VICTORIA TIMES, MONDAY, APRIL 28, 1978
[IMAGE]
Potlach near Victoria in the 1890s (Chicago Field Museum photo)
Saanich Legends Won’t Gather Dust
A collection of Saanich Indian legends by Indian teacher Christopher Paul, who died at the age of 83 at his home on the Tsartlip Reserve April 14, will be made available for educational proposes.
Randy Bouchard, director of the B.C. Indian Language Project, and Dorothy Kennedy, research assistant, said today it was Paul’s express wish that all his works, including his legends, be made available to both Indians and non-Indians.
“The stories will enrich the folklore of southeastern Vancouver Island,” Bouchard said. “No comparable collection has been put together from this area since the early 1900’s.
There are 40 legends in all. Twenty are by Paul and the others by Philip Pelkey, an East Saanich Reserve Indian, who died in 1974.
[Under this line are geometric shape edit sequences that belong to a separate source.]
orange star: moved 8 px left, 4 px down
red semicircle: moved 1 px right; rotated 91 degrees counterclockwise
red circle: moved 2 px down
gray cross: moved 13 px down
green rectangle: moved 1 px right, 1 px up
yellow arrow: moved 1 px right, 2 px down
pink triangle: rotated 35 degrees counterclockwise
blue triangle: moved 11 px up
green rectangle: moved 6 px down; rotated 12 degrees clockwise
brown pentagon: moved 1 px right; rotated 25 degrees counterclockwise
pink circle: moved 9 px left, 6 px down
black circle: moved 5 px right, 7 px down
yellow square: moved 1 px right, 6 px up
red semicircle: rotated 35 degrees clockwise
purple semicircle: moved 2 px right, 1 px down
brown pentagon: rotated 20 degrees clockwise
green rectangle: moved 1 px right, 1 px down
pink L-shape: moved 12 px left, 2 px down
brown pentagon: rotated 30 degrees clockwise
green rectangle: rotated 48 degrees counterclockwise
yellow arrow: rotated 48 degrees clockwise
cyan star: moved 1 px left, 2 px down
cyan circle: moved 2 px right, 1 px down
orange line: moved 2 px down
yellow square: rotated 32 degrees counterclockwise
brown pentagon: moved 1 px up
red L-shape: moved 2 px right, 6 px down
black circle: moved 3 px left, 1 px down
Paul saved the Pelkey legends by taping them before he (Pelkey) died.
[Missing]…assisted Paul in recording the old Indian stories.
They make fascinating reading. One legend tells the story of how the Saanich Peninsula was flooded many years a ago and how the Saanich people saved themselves by anchoring their canoes on the top of Mount Newton.
Another story tells how the beaver bacame extinct on southern Vancouver Island.
“We lost remarkable man,” said Bouchard. “He was a fusion of both the Indian and non-Indian lifestyles. He was never evasive and spoke freely on all aspects of old Indian traditions.”
But Paul will be chiefly remembered by anthropologists and Canadian universities for his work in preserving two Indian languages.
He belonged to a small group of Indians who speak the Straits Coast Salish language, and thus was a direct link with the past.
He also spoke Cowichan which is a dialect of the Halkomelem Coast Salish Ianguage. He learned it from his mother who was a member of the tribe.
Some of the closely related dialects of this same language are Songhish, Sooke and Becher Bay Clallam. All are on the verge of extinction.
In his later years, Paul became aware that his language was disappearing and with it would go the basic traditions and culture of his people – and so would their identity.
With this in mind, he began working 10 years ago with various linguists and anthropologists towards preserving the Saanich and Cowichan languages.
He taught both languages at the University of Victoria, Camosun College and the Saanich language at the Tsartlip Elementary School between 1971 and 1975.
He also assisted in the preparation of two practical dictionaries – one for Saanich and the other for Cowichan.
He was a major source of information for a number of thesis, articles and books.
The information in the provincial museum handbook – Food Plants of the B.C. Indians, Part 1, Coastal People – by Dr. Nancy Turner, was largely supplied by Paul.
But for the general public, It will be for his legends and stories of the Saanich and Cowichan peoples which he taped, including those of Pelkey, that he will be remembered.
As the gentle and kindly man once said: “I believe in the miracles of the Indian and Catholic faiths. And I expect another miracle. And that is some day all non-Indians will understand and appreciate the culture of my people.”